In augustus 2010 werd Astori door bondscoach Cesare Prandelli voor het eerst opgeroepen voor het Italiaans voetbalelftal, voor een oefenwedstrijd tegen Ivoorkust.[18] Tijdens die wedstrijd kwam de verdediger niet in actie, maar op 29 maart 2011 kwam hij wel tot zijn debuut. Op die dag werd met 0–2 gewonnen van Oekraïne door doelpunten van Giuseppe Rossi en Alessandro Matri. In de zeventiende minuut mocht hij invallen voor Giorgio Chiellini. Al binnen één minuut toonde scheidsrechter Aleksej Nikolajev hem een gele kaart. In de vierenzeventigste minuut kreeg Astori zijn tweede gele kaart. Naast de centrumverdediger maakten ook Matri (Juventus), Daniele Gastaldello (Sampdoria) en Marco Parolo (Cesena) hun debuut.[19]
Op 15 augustus 2012 speelde hij zijn tweede interland voor Italië. In een met 1–2 verloren oefenduel met Engeland speelde hij de volledige negentig minuten mee.

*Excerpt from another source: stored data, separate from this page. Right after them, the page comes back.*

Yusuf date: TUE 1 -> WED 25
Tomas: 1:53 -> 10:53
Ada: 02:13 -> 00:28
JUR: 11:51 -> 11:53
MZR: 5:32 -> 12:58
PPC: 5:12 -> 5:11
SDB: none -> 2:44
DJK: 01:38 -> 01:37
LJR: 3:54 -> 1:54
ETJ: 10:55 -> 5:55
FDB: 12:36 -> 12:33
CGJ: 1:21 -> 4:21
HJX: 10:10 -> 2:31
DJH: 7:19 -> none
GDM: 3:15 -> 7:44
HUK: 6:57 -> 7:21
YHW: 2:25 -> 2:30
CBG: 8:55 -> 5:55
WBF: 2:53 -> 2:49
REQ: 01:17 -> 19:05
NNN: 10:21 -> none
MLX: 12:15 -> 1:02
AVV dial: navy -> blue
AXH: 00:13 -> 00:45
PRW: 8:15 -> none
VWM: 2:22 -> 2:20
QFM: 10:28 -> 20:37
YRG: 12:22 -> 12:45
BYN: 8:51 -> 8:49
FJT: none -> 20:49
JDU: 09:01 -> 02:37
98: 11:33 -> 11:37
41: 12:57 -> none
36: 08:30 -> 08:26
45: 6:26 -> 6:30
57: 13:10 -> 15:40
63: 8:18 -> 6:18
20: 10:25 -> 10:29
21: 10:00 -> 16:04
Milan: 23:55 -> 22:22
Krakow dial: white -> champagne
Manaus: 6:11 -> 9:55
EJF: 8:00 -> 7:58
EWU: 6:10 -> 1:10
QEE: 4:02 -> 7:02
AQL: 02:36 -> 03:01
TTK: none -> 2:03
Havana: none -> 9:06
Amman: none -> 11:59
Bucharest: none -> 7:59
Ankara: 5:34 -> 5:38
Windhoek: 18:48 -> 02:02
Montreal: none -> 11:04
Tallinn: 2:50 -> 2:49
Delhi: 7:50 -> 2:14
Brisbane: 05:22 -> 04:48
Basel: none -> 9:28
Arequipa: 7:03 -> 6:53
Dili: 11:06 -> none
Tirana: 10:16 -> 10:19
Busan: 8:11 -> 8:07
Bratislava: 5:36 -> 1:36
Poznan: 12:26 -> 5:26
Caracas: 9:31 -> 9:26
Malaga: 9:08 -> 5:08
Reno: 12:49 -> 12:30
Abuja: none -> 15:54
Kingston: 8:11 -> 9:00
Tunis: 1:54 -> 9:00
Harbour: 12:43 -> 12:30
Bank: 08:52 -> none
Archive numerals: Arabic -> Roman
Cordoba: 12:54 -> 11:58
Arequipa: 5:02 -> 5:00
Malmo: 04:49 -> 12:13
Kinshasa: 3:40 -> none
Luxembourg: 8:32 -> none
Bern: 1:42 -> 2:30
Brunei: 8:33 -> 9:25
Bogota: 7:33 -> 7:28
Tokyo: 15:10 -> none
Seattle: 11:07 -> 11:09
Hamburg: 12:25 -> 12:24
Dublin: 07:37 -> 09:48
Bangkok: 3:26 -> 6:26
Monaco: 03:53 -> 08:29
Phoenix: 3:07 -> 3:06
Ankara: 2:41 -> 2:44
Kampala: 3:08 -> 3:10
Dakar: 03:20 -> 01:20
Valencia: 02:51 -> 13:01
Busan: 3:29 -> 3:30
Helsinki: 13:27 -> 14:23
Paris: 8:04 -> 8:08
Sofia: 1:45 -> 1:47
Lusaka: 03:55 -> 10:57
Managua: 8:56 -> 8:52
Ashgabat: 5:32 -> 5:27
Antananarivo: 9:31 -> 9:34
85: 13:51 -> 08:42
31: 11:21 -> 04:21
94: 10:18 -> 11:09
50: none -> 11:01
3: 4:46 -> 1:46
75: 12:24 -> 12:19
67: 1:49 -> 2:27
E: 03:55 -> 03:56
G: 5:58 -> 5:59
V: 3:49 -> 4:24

Gedurende deze wedstrijd vormde Astori een duo centraal achterin met Angelo Ogbonna.[20] In 2013 werd hij opgenomen in de selectie voor de FIFA Confederations Cup in Brazilië. Hij speelde in één wedstrijd, waarin hij tevens zijn eerste interlanddoelpunt maakte: in de 24e minuut schoot hij Italië op een 0–1-voorsprong tegen Uruguay. Hij werd in de zesennegentigste minuut vervangen voor Leonardo Bonucci. Uiteindelijk werd het 2–2 en Italië won de strafschoppenreeks.[21]